» Task instructions: Repeat the material in full. Keep every line exactly as it is.
____
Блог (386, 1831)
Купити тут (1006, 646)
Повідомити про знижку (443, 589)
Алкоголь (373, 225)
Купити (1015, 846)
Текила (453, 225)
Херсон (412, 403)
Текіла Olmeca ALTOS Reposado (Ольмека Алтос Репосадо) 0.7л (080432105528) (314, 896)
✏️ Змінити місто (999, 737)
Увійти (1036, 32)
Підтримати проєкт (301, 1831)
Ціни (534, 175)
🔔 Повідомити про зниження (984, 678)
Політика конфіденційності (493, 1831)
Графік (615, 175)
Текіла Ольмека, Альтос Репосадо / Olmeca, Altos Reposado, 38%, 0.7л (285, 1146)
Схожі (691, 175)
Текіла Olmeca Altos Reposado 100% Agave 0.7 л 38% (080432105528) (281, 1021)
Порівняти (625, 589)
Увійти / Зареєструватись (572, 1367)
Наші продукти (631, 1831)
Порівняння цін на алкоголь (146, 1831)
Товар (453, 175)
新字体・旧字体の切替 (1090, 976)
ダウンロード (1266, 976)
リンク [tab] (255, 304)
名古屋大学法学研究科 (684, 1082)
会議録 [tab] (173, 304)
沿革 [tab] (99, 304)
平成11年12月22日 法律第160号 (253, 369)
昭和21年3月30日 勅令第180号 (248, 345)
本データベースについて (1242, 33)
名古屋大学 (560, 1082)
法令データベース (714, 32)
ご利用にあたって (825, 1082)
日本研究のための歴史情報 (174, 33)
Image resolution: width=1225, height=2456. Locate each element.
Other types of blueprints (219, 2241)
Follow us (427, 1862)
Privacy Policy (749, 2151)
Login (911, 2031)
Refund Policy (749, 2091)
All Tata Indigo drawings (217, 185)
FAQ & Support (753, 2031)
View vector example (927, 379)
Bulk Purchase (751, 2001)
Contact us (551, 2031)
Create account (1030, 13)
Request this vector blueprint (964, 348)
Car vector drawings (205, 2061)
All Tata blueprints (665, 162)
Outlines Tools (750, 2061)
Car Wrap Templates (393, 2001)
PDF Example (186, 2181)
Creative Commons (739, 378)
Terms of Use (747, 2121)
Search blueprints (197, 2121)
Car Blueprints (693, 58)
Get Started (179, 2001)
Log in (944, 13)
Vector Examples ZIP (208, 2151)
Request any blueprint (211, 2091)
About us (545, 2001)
____
» Exercise result:
Блог (386, 1831)
Купити тут (1006, 646)
Повідомити про знижку (443, 589)
Алкоголь (373, 225)
Купити (1015, 846)
Текила (453, 225)
Херсон (412, 403)
Текіла Olmeca ALTOS Reposado (Ольмека Алтос Репосадо) 0.7л (080432105528) (314, 896)
✏️ Змінити місто (999, 737)
Увійти (1036, 32)
Підтримати проєкт (301, 1831)
Ціни (534, 175)
🔔 Повідомити про зниження (984, 678)
Політика конфіденційності (493, 1831)
Графік (615, 175)
Текіла Ольмека, Альтос Репосадо / Olmeca, Altos Reposado, 38%, 0.7л (285, 1146)
Схожі (691, 175)
Текіла Olmeca Altos Reposado 100% Agave 0.7 л 38% (080432105528) (281, 1021)
Порівняти (625, 589)
Увійти / Зареєструватись (572, 1367)
Наші продукти (631, 1831)
Порівняння цін на алкоголь (146, 1831)
Товар (453, 175)
新字体・旧字体の切替 (1090, 976)
ダウンロード (1266, 976)
リンク [tab] (255, 304)
名古屋大学法学研究科 (684, 1082)
会議録 [tab] (173, 304)
沿革 [tab] (99, 304)
平成11年12月22日 法律第160号 (253, 369)
昭和21年3月30日 勅令第180号 (248, 345)
本データベースについて (1242, 33)
名古屋大学 (560, 1082)
法令データベース (714, 32)
ご利用にあたって (825, 1082)
日本研究のための歴史情報 (174, 33)
Image resolution: width=1225, height=2456. Locate each element.
Other types of blueprints (219, 2241)
Follow us (427, 1862)
Privacy Policy (749, 2151)
Login (911, 2031)
Refund Policy (749, 2091)
All Tata Indigo drawings (217, 185)
FAQ & Support (753, 2031)
View vector example (927, 379)
Bulk Purchase (751, 2001)
Contact us (551, 2031)
Create account (1030, 13)
Request this vector blueprint (964, 348)
Car vector drawings (205, 2061)
All Tata blueprints (665, 162)
Outlines Tools (750, 2061)
Car Wrap Templates (393, 2001)
PDF Example (186, 2181)
Creative Commons (739, 378)
Terms of Use (747, 2121)
Search blueprints (197, 2121)
Car Blueprints (693, 58)
Get Started (179, 2001)
Log in (944, 13)
Vector Examples ZIP (208, 2151)
Request any blueprint (211, 2091)
About us (545, 2001)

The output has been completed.